§ **Your goal**: Repeat exactly the lines from the one containing "浴施設。源泉100％かけ流しの極上美肌湯を楽しめ、近隣の" through the last line of the records below, both included, and nothing else.

§ **Data**:
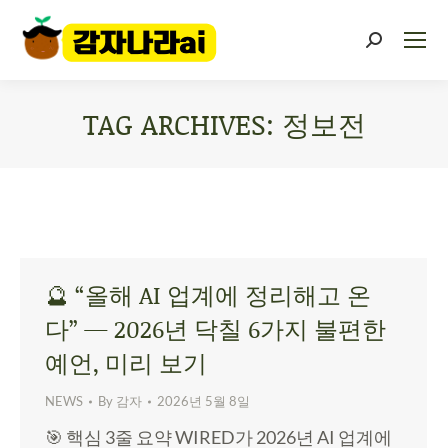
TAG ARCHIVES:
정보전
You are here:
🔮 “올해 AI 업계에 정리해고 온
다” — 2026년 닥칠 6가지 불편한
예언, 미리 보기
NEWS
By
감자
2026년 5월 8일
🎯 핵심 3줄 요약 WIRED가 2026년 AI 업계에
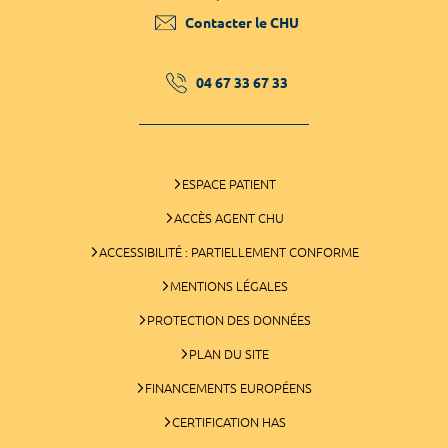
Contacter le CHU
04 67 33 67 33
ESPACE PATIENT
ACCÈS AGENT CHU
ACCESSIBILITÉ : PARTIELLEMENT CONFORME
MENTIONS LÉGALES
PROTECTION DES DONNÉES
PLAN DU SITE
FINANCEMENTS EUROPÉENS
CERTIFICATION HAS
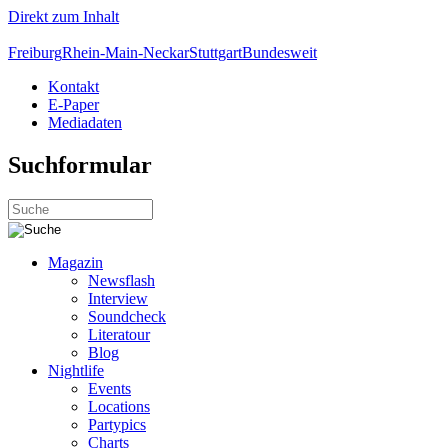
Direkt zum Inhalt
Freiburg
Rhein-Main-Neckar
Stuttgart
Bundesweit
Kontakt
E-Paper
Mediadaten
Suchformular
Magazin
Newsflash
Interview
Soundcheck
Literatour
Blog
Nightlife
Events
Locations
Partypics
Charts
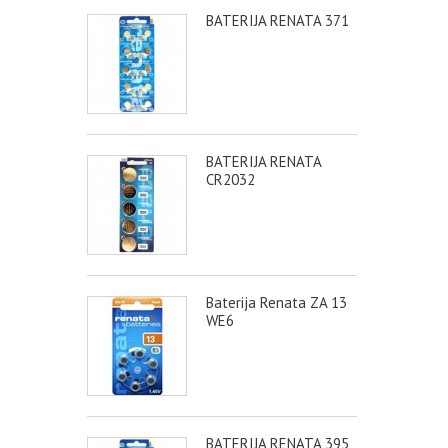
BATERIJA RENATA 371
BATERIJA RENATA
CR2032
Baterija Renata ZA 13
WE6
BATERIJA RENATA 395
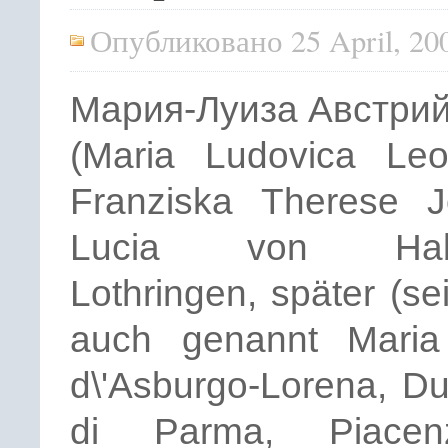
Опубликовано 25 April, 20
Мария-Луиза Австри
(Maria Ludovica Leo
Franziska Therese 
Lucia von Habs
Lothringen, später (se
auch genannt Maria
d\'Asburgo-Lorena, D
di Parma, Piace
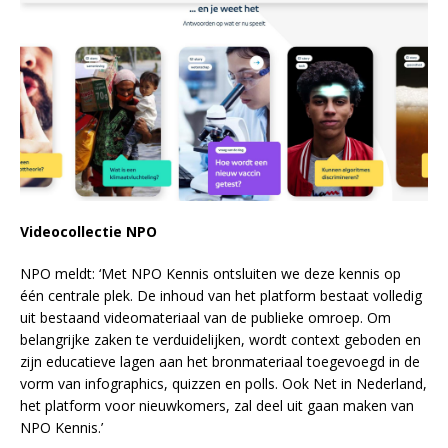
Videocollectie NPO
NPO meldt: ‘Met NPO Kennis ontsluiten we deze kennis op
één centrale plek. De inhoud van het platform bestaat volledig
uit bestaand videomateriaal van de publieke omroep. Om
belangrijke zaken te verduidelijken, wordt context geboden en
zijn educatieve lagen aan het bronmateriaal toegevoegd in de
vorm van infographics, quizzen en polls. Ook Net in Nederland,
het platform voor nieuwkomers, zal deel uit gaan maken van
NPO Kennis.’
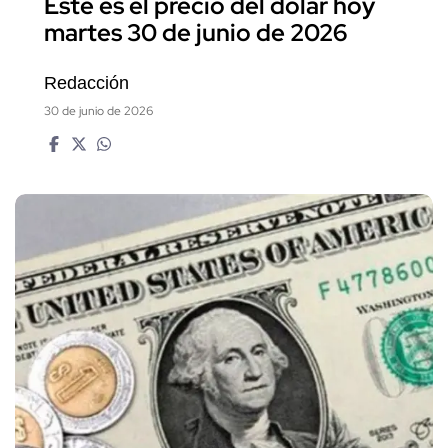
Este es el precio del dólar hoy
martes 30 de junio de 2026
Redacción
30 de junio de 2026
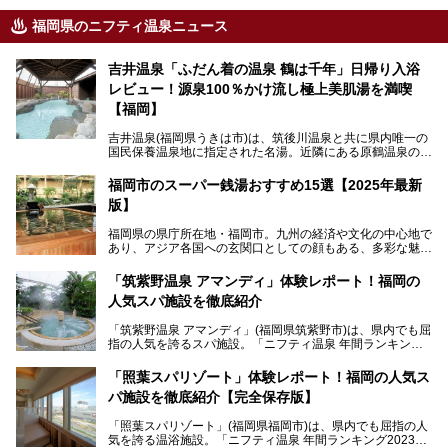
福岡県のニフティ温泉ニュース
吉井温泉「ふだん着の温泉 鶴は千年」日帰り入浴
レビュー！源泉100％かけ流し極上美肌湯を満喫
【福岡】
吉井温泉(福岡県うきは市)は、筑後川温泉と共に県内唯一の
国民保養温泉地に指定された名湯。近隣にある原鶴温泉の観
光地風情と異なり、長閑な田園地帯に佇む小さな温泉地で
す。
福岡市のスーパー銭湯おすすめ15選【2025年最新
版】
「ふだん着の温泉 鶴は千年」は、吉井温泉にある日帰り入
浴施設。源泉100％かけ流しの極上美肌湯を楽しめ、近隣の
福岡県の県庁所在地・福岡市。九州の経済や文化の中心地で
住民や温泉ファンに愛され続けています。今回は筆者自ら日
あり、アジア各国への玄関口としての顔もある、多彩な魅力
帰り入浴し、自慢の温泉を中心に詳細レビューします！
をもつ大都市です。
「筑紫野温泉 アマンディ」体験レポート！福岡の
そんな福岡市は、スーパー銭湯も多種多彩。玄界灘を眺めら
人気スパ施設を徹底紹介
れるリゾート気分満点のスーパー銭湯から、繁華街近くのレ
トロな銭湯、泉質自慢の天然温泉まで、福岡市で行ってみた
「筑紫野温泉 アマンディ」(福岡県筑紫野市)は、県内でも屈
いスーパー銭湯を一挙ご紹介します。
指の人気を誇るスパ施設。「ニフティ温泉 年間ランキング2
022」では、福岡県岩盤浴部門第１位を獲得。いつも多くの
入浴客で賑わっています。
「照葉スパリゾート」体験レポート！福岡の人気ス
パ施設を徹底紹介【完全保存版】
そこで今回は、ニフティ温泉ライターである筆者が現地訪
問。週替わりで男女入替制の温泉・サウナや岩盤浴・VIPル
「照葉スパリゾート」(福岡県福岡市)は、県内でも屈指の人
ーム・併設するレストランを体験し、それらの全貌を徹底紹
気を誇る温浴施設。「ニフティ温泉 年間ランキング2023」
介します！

§ **Your response**:
浴施設。源泉100％かけ流しの極上美肌湯を楽しめ、近隣の
福岡県の県庁所在地・福岡市。九州の経済や文化の中心地で
住民や温泉ファンに愛され続けています。今回は筆者自ら日
あり、アジア各国への玄関口としての顔もある、多彩な魅力
帰り入浴し、自慢の温泉を中心に詳細レビューします！
をもつ大都市です。
「筑紫野温泉 アマンディ」体験レポート！福岡の
そんな福岡市は、スーパー銭湯も多種多彩。玄界灘を眺めら
人気スパ施設を徹底紹介
れるリゾート気分満点のスーパー銭湯から、繁華街近くのレ
トロな銭湯、泉質自慢の天然温泉まで、福岡市で行ってみた
「筑紫野温泉 アマンディ」(福岡県筑紫野市)は、県内でも屈
いスーパー銭湯を一挙ご紹介します。
指の人気を誇るスパ施設。「ニフティ温泉 年間ランキング2
022」では、福岡県岩盤浴部門第１位を獲得。いつも多くの
入浴客で賑わっています。
「照葉スパリゾート」体験レポート！福岡の人気ス
パ施設を徹底紹介【完全保存版】
そこで今回は、ニフティ温泉ライターである筆者が現地訪
問。週替わりで男女入替制の温泉・サウナや岩盤浴・VIPル
「照葉スパリゾート」(福岡県福岡市)は、県内でも屈指の人
ーム・併設するレストランを体験し、それらの全貌を徹底紹
気を誇る温浴施設。「ニフティ温泉 年間ランキング2023」
介します！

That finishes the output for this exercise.